Así estaba el sábado cuando decidí que, para no aguarle la fiesta a Fran, aprovecharía ese rato de exposición solar para hacer algo de deporte. No hay nada como la gimnasia pasiva. Así que me concentré en hacer estiramientos de lumbares de 30 segundos. Levantar lentamente la columna, desde el coxis hasta el cuello y permanecer con todo el cuerpo levantado, en forma de pirámide, para reforzar los lumbares. El silencio de esa zona de la playa acompañaba. Cada vez complicaba más el ejercicio, levantando una pierna, cruzándola, luego la otra...

Me giré boca abajo para continuar con los ejercicios. Decidí hacer una plancha. Colocar los codos sobre la toalla y subir todo el cuerpo manteniendo bien firme los abdominales. El sol pegaba de plano.
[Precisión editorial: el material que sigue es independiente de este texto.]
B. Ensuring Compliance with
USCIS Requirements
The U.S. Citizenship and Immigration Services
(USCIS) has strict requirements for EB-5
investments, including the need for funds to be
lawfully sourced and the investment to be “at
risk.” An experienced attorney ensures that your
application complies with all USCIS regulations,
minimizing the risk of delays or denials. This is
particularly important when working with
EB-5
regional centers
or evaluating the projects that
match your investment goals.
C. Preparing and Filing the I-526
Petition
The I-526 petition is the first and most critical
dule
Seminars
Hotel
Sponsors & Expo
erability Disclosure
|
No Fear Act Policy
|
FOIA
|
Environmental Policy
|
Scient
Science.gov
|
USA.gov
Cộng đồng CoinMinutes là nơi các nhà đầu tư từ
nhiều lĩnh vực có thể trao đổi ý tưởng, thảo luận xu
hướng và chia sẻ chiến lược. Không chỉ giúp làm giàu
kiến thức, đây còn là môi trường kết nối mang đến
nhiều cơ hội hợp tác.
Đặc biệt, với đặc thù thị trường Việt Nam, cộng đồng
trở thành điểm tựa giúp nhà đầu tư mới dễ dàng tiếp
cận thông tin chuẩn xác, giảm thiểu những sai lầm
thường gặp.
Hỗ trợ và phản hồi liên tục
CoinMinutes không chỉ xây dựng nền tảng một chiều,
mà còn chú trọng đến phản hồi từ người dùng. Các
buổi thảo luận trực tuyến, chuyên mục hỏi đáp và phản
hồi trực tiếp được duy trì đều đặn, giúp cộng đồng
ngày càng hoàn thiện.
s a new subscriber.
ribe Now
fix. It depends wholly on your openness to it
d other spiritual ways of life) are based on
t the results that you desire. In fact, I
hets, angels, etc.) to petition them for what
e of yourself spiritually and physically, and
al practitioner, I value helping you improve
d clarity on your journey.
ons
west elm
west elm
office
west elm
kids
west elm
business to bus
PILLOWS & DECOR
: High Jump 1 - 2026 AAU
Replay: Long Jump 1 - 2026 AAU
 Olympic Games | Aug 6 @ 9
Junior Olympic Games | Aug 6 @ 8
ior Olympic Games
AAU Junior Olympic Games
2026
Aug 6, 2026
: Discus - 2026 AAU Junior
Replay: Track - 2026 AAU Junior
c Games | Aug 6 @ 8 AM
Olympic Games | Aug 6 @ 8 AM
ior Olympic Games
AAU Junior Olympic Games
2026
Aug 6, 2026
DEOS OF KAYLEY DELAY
Entonces me acordé de que estaba a punto de terminar la deliciosa novela 'Un cuento dulce', premio Goncourt del 2016. La abrí por la hoja pellizcada por la que la dejé la noche anterior. Decidí que aguantaría en la posición de plancha el tiempo de leer las páginas pares. Las impares para descansar.

De pronto vi a Fran mirarme tomando el sol, haciendo abdominales, sumergido en una novela francesa.